L'éclat fut résolu. Le baron de Breteuil prépara tout pour saisir et pour
attirer les coupables. XV. Le 15
août 1785, à midi, au palais de Versailles, le prince Louis de Rohan,
cardinal et grand aumônier de France, sortant de la chapelle, où il venait
d'accompagner la famille royale, en habits pontificaux, reçut l'invitation de
se rendre dans le cabinet du roi. Louis XVI, la reine, les princes et les
ministres l'attendaient comme un tribunal d'État prêt à le condamner ou à
l'absoudre, selon ses réponses. Le cardinal n'avait aucun soupçon de la scène
imposante où il allait figurer comme accusé. Les physionomies irritées ou
sévères lui révélèrent en entrant la disgrâce et l'indignation de ses
souverains. « Vous
avez acheté des diamants à Bœhmer ? » lui dit le roi du ton d'un juge qui
interroge un coupable déjà convaincu. « — Oui, sire », dit en
s'inclinant le cardinal. « — Qu'en avez-vous fait ? — Je croyais »,
répondit le cardinal en levant un regard timide mais confiant sur
Marie-Antoinette, « qu'ils avaient été remis à la reine. — Qui vous avait
chargé de cette prétendue commission ? » reprit le roi. « — Une dame appelée
madame la comtesse de Lamotte-Valois, qui m'avait présenté une lettre de la
reine, et j'ai cru faire ma cour à Sa Majesté en me chargeant de cette
commission. » Alors
la reine, ne pouvant contenir son indignation, « Comment, monsieur »,
dit-elle, « vous à qui je n'ai pas adressé la parole depuis huit ans, vous
avez cru que je vous choisissais pour une telle négociation et par
l'entremise d'une pareille femme ! — Je vois bien », répondit humblement
le cardinal, « que j'ai été cruellement trompé. Je paierai le collier.

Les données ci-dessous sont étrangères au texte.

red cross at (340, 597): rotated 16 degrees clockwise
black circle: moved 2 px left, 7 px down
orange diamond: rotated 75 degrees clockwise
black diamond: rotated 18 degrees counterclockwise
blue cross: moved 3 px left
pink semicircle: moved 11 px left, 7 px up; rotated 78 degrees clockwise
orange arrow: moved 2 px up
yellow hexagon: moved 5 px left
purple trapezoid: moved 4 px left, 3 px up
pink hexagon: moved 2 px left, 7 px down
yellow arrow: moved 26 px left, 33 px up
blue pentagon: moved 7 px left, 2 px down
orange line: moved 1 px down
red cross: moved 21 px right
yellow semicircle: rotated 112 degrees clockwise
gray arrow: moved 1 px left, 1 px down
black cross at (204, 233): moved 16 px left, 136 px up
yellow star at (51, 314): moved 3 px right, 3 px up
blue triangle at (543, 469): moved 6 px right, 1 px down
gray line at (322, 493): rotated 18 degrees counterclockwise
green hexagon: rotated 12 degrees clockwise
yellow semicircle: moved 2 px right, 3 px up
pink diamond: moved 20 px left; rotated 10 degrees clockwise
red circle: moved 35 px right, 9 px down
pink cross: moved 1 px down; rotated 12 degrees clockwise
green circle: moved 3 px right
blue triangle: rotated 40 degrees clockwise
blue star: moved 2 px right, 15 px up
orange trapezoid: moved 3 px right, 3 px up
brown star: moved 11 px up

L'envie que j'avais de plaire à Votre Majesté m'a fasciné les yeux ; je n'ai
pas vu la supercherie, je suis désespéré. » Tirant
alors de son sein un petit portefeuille qui contenait la prétendue lettre
secrète de la reine à madame de Lamotte pour lui donner cette commission, il
la présenta au roi, qui la parcourut d'un œil rapide et incrédule. « Eh quoi
! monsieur », dit le roi en montrant du doigt la fausse signature de sa
femme, « comment un prince de la maison de Rohan et un grand aumônier de
France a-t-il pu croire que la reine signait Marie-Antoinette de France,
quand tout le monde sait que les reines ne signent jamais que leur nom de
baptême ! » Le roi
alors lui montrant les lettres qu'il avait écrites lui-même à Bœhmer, lui
demanda l'explication claire et franche de toute cette énigme. A ces mots, le
cardinal, troublé jusqu'à l'évanouissement par la nécessité où il se croyait
d'inculper la reine en face et en présence de son mari, ou d'avouer son
intimité personnelle avec une intrigante dont il aurait été le jouet, pâlit,
chancela et s'appuya sur la table, de peur de tomber sur le parquet. « Calmez-vous,
monsieur le cardinal, » lui dit le roi avec bonté, « et passez dans la pièce
voisine pour écrire ce que vous avez à me dire, » XVI. Le
cardinal sortit, écrivit succinctement une déposition obscure et rentra pour
la remettre dans les mains du roi. C'était
le moment pour le roi de couvrir de son indulgence un coupable qui confessait
assez de sa faute pour justifier complétement sa souveraine, et qui, en
laissant retomber toute cette intrigue sur la vile intrigante qui l'avait
tramée, enlevait toute importance au scandale et tout motif à une plus haute
publicité. La politique et l'indulgence conseillaient évidemment alors la
longanimité. La passion conseilla autrement la reine et le baron de Breteuil.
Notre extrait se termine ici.